Primitive stem cells point to new bone grafts for stubborn-to-heal fractures

PrimitiveStemCellsPointToNewBoneGraftsForStubbornToHealFractures
Complicated fractures require treatments like bone grafting. Researchers have now created superior bone grafts using primitive stem cells

Original source: Texas A&M University College of Engineering

Although most broken bones can be mended with a firm cast and a generous measure of tender loving care, more complicated fractures require treatments like bone grafting. Researchers at Texas A&M University have now created superior bone grafts using primitive stem cells. They found that these cells help create very fertile scaffolds needed for the bone to regenerate at the site of repair.

The researchers said these grafts could be used to promote swift and precise bone healing so that patients maximally benefit from the surgical intervention.

“There are several problems that can occur with orthopedic implants, like inflammation and pain. Also, they can loosen, requiring revision surgeries that are often more complicated than the original surgery to put in the implant,” Dr. Roland Kaunas, associate professor in the Department of Biomedical Engineering and a corresponding author on the study. “So, by speeding up the bone healing process, our material can potentially reduce the number of these revision surgeries.”

The researchers have published their findings in the June issue of the journal Nature Communications.

Each year, around 600,000 people in the United States experience delayed or incomplete bone healing. For some of these cases, physicians turn to surgical procedures that involve transplanting bone tissue to the repair site. These bone grafts have generally come from two sources: the patient’s own bone from another location on the body called autografts or highly-processed human cadaver bones.

However, both types of bone grafts have their share of drawbacks. For example, autografts require additional surgery for bone tissue extraction, increasing the recovery time for patients and sometimes, chronic pain. On the other hand, grafts derived from cadaver bone preclude the need for two surgeries, but these transplants tend to be devoid of many of the biomolecules that promote bone repair.

“Grafts from cadaver bone have some of the physical properties of bone, and even a little bit of the biological essence but they are very depleted in terms of their functionality,” said Dr. Carl Gregory, associate professor at the Texas A&M Health Science Center, also a corresponding author on the study. “What we wanted to do was engineer a bone graft where we could experimentally crank up the gears, so to speak, and make it more biologically active.”

Previous studies have shown that stem cells, particularly a type called mesenchymal stem cells, can be used to produce bone grafts that are biologically active. In particular, these cells convert to bone cells that produce the materials required to make a scaffolding, or the extracellular matrix, that bones need for their growth and survival.

However, these stem cells are usually extracted from the marrow of an adult bone and are, as a result, older. Their age affects the cells’ ability to divide and produce more of the precious extracellular matrix, Kaunas said.

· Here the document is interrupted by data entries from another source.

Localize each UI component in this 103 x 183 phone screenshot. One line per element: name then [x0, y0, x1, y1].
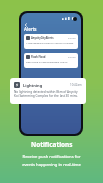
- staticText: 10:42am: [70, 83, 82, 87]
- staticText: Notifications: [31, 140, 73, 149]
- staticText: Receive push notifications for events ha…: [22, 154, 81, 167]
- staticText: Alerts: [24, 26, 37, 32]
- button[interactable]: Lightning: [10, 78, 86, 104]
- staticText: Flash Flood: [31, 55, 46, 59]
- staticText: AnycityCityAlerts: [31, 36, 54, 40]
- button[interactable]: AnycityCityAlerts: [24, 34, 78, 49]
- staticText: A new lifeguard roster for Anycity North…: [26, 42, 74, 47]
- staticText: Lightning: [23, 83, 43, 88]
- staticText: Flash Flood in Snap Bruwndale. Due to ex…: [26, 61, 68, 66]
- button[interactable]: Back: [22, 21, 29, 28]
- button[interactable]: Flash Flood: [24, 53, 78, 68]
- staticText: 9:41am: [68, 37, 76, 40]
- staticText: No lightning detected within 8km of Anyc…: [14, 90, 82, 98]
- staticText: 9:41am: [68, 56, 76, 59]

To circumvent this problem, the researchers turned to the cellular ancestors of mesenchymal stem cells, called pluripotent stem cells. Unlike adult mesenchymal cells that have a relatively short lifetime, they noted that these primitive cells can keep proliferating, thereby creating an unlimited supply of mesenchymal stem cells needed to make the extracellular matrix for bone grafts. They added that pluripotent cells can be made by genetically reprogramming donated adult cells.

When the researchers experimentally induced the pluripotent stem cells to make brand new mesenchymal stem cells, they were able to generate an extracellular matrix that was far more biologically active compared to that generated by mesenchymal cells obtained from adult bone.

“Our materials were not just enriched in the biological molecules that are required to make the chunky part of bone tissue but also growth factors that drive blood vessel formation,” said Gregory.

To test the efficacy of their scaffolding material as a bone graft, they then carefully extracted and purified the enriched extracellular matrix and then implanted it at a site of bone defects. Upon examining the status of bone repair in a few weeks, they found that their pluripotent stem-cell-derived matrix was five to sixfold more effective than the best FDA-approved graft stimulator.

“Bone repair assays using the gold standard of grafts, like those administered with the powerful bone growth stimulator called bone morphogenic protein-2, can take about eight weeks, but we were getting complete healing in four weeks,” said Gregory. “So, under these conditions, our material surpassed the efficacy of bone morphogenic protein-2 by a longshot, indicating that it is a vast improvement of current bone repair technologies.”

The researchers also said that from a clinical standpoint, the grafts can be incorporated into numerous engineered implants, such as 3D-printed implants or metal screws, so that these parts integrate better with the surrounding bone. They also noted that the bone grafts will also be easier to produce and hence are advantageous from a manufacturing standpoint.

“Our material is very promising because the pluripotent stem cells can ideally generate many batches of the extracellular matrix from just a single donor which will greatly simplify the large-scale manufacturing of these bone grafts,” said Kaunas.